In Murty's telling, Ridley Scott's crusader epic Kingdom of Heaven bombed because it posited moral equivalency between Christian fighters of old and "Islamo-fascists" of today, not because Orlando Bloom is a weak-kneed, dewy-eyed lead actor better suited to playing a sharpshooting elf than a compelling sword-and-sandal he-man. Murty allows that the final Star Wars flick, Revenge of the Sith, was "an artistic success" but notes director George Lucas' cryptic utterances that the movie was an attack on Bushitler's Iraq policy, kept her -- and ostensibly others -- from "repeated viewings."

"Hollywood could turn things around," Murti asserts, "but that might mean tolerating films with pro-conservative themes."

The holes in this plot are worthy of an Ed Wood joint. For starters, consider that the artistically successful but unpatriotic Revenge of the Sith, released only in late May, has already pulled in more than $370 million in the US; that's enough to make it the ninth highest-grossing release of all time and third-biggest of the six Star Wars films, with only A New Hope and The Phantom Menace topping it (albeit in non-inflation-adjusted dollars). It's still pulling in more than $2 million a week, so who knows what its final take will be. If that's offending half the audience for a film whose every plot point was telegraphed years ago, it's still doing pretty well. And what about that pro-little-guy, pro-family-man, anti-bad-guy fable Cinderella Man, which is precisely the sort of stand-up-and-cheer cinematic fare that Murty herself applauds and a host of conservative commentators hoped would draw in the patriotic masses?
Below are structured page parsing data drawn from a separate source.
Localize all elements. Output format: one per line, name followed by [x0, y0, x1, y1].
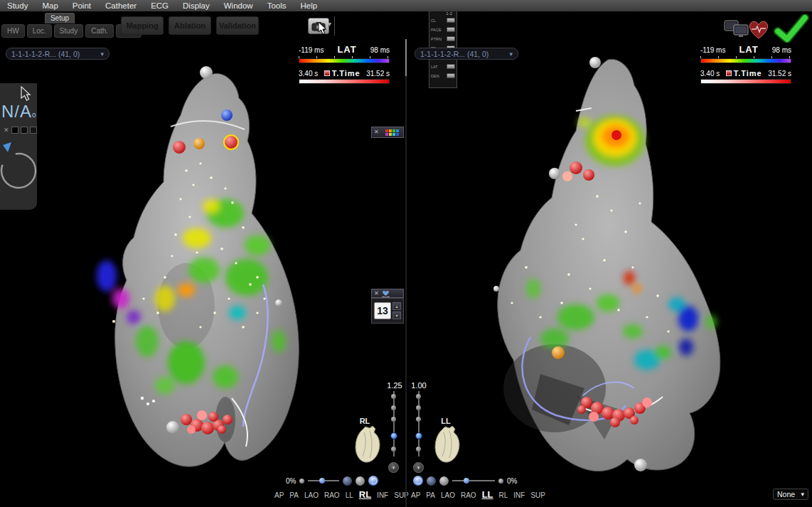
- lat-map-3d-left[interactable]: [80, 64, 336, 480]
- accept-check-icon[interactable]: [772, 14, 811, 43]
- overlay-selector-value: None: [777, 490, 795, 498]
- orientation-inf-left[interactable]: INF: [377, 491, 388, 499]
- menu-point[interactable]: Point: [73, 1, 91, 10]
- count-down-button[interactable]: ▾: [392, 311, 401, 319]
- menu-window[interactable]: Window: [224, 1, 253, 10]
- map-selector-left[interactable]: 1-1-1-1-2-R... (41, 0) ▾: [6, 48, 109, 60]
- menu-ecg[interactable]: ECG: [151, 1, 169, 10]
- orientation-sup-right[interactable]: SUP: [530, 491, 545, 499]
- zoom-slider-left[interactable]: [389, 391, 399, 459]
- mesh-sphere-icon[interactable]: [356, 476, 365, 486]
- lat-title-right: LAT: [739, 44, 758, 55]
- close-icon[interactable]: ✕: [374, 291, 379, 297]
- mouse-cursor: [318, 22, 327, 35]
- chevron-down-icon: ▾: [801, 491, 804, 498]
- zoom-slider-right-button[interactable]: ▾: [413, 462, 424, 473]
- lat-title-left: LAT: [337, 44, 356, 55]
- vis-label-den: DEN: [431, 74, 439, 78]
- mapping-button[interactable]: Mapping: [121, 16, 164, 35]
- heart-status-icon[interactable]: [748, 20, 769, 40]
- gain-slider-left[interactable]: [308, 480, 339, 481]
- lat-map-3d-right[interactable]: [469, 54, 741, 482]
- vis-label-cl: CL: [431, 18, 436, 23]
- tab-hw[interactable]: HW: [1, 24, 25, 38]
- orientation-ll-left[interactable]: LL: [346, 491, 353, 499]
- heart-orientation-icon-right[interactable]: [432, 425, 462, 465]
- point-count-value[interactable]: 13: [374, 302, 391, 319]
- vis-toggle-ptrn[interactable]: [447, 36, 455, 41]
- gain-knob[interactable]: [299, 479, 304, 484]
- zoom-slider-right[interactable]: [414, 391, 424, 459]
- menu-map[interactable]: Map: [42, 1, 58, 10]
- orientation-inf-right[interactable]: INF: [513, 491, 525, 499]
- count-up-button[interactable]: ▴: [392, 302, 401, 310]
- point-counter-panel: 13 ▴ ▾: [371, 298, 404, 324]
- validation-button[interactable]: Validation: [216, 16, 259, 35]
- vis-toggle-pace[interactable]: [447, 27, 455, 32]
- lat-max-right: 98 ms: [772, 46, 791, 54]
- orientation-rao-left[interactable]: RAO: [324, 491, 340, 499]
- vis-toggle-cl[interactable]: [447, 18, 455, 23]
- overlay-selector[interactable]: None ▾: [773, 489, 808, 500]
- orientation-ap-right[interactable]: AP: [411, 491, 420, 499]
- swatch-3[interactable]: [30, 127, 37, 134]
- heart-hand-icon: [381, 290, 390, 297]
- orientation-rl-right[interactable]: RL: [499, 491, 508, 499]
- ttime-max-right: 31.52 s: [768, 70, 791, 78]
- ablation-button[interactable]: Ablation: [169, 16, 211, 35]
- orientation-lao-right[interactable]: LAO: [441, 491, 455, 499]
- orientation-pa-left[interactable]: PA: [289, 491, 299, 499]
- gain-slider-right[interactable]: [452, 480, 495, 481]
- menu-display[interactable]: Display: [183, 1, 210, 10]
- zoom-slider-right-handle[interactable]: [415, 432, 422, 439]
- lat-colorbar-left[interactable]: [299, 58, 390, 63]
- gain-knob[interactable]: [498, 479, 503, 484]
- zoom-value-right: 1.00: [407, 381, 430, 390]
- snapshot-dropdown-chevron[interactable]: ▾: [328, 20, 331, 28]
- tab-study[interactable]: Study: [54, 24, 84, 38]
- gain-slider-right-handle[interactable]: [464, 478, 469, 484]
- menu-tools[interactable]: Tools: [267, 1, 287, 10]
- viewport-divider[interactable]: [405, 39, 407, 507]
- orientation-ll-right[interactable]: LL: [482, 489, 493, 500]
- menu-help[interactable]: Help: [301, 1, 318, 10]
- mesh-sphere-icon[interactable]: [439, 476, 449, 486]
- tab-setup[interactable]: Setup: [45, 13, 75, 23]
- orientation-rao-right[interactable]: RAO: [461, 491, 476, 499]
- map-sphere-icon[interactable]: [343, 476, 352, 486]
- zoom-slider-left-button[interactable]: ▾: [388, 462, 399, 473]
- pointer-tool-icon[interactable]: [20, 86, 31, 102]
- heart-orientation-icon-left[interactable]: [353, 425, 383, 465]
- chevron-down-icon: ▾: [100, 50, 104, 58]
- toolbar-separator: [334, 16, 335, 36]
- orientation-rl-left[interactable]: RL: [359, 489, 371, 500]
- lat-min-left: -119 ms: [299, 46, 324, 54]
- workstation-monitors-icon[interactable]: [724, 20, 749, 38]
- rotate-view-icon[interactable]: [413, 476, 423, 486]
- swatch-1[interactable]: [11, 127, 18, 134]
- pattern-grid-icon[interactable]: [385, 129, 399, 136]
- ttime-max-left: 31.52 s: [366, 70, 390, 78]
- lat-max-left: 98 ms: [370, 46, 390, 54]
- ttime-title-left: T.Time: [332, 69, 360, 78]
- gain-controls-left: 0%: [286, 475, 378, 486]
- vis-toggle-lat[interactable]: [447, 64, 455, 69]
- stage-buttons: Mapping Ablation Validation: [121, 16, 259, 35]
- menu-study[interactable]: Study: [7, 1, 28, 10]
- vis-label-ptrn: PTRN: [431, 37, 442, 41]
- orientation-selector-left: AP PA LAO RAO LL RL INF SUP: [274, 489, 409, 500]
- orientation-pa-right[interactable]: PA: [426, 491, 435, 499]
- orientation-ap-left[interactable]: AP: [274, 491, 284, 499]
- map-sphere-icon[interactable]: [427, 476, 436, 486]
- rotate-view-icon[interactable]: [368, 476, 378, 486]
- swatch-2[interactable]: [21, 127, 28, 134]
- menu-catheter[interactable]: Catheter: [105, 1, 137, 10]
- gain-slider-left-handle[interactable]: [319, 478, 325, 484]
- orientation-lao-left[interactable]: LAO: [304, 491, 319, 499]
- close-icon[interactable]: ✕: [374, 129, 379, 135]
- vis-toggle-den[interactable]: [447, 73, 455, 78]
- tab-loc[interactable]: Loc.: [27, 24, 52, 38]
- tab-cath[interactable]: Cath.: [85, 24, 114, 38]
- vis-label-lat: LAT: [431, 65, 438, 69]
- zoom-slider-left-handle[interactable]: [390, 432, 397, 439]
By every account, Cinderella Man is box office poison. Its Depression-era hero, the journeyman pug Jimmy Braddock, may have brought America to its feet when the country was on its knees (to paraphrase the film's cloying, nausea-inducing tag line). But as it turns out, few of us were willing to get off our asses to watch Paul Hogan epigone Russell Crowe punch someone in a movie when we could watch him apologize for hurling hotel room phones right there in our living rooms.

Turning to DVDs, what happened to The Incredibles, a pro-family, anti-egalitarian, anti-p.c., Ayn Rand-ish movie that was a smashing success at the box office and has so far stiffed at the checkout counter? Indeed, Pixar, the animation giant responsible for The Incredibles, had to trim its profit forecasts due to the slow sales of that title. If the message matters so much, shouldn't that DVD be moving quicker than the speedy Dash did on water?

The other cartoon-movie behemoth, DreamWorks Animation, also had to lower earnings expectations -- and scrap a planned stock offering -- because DVD sales of its box office hit Shrek 2 went poof like so much Fairy Godmother dust. Shrek 2 is another pro-family, conservative-friendly film (in that it makes no tendentious political points about contemporary America) that shouldn't be having such problems, according to Murty's analysis.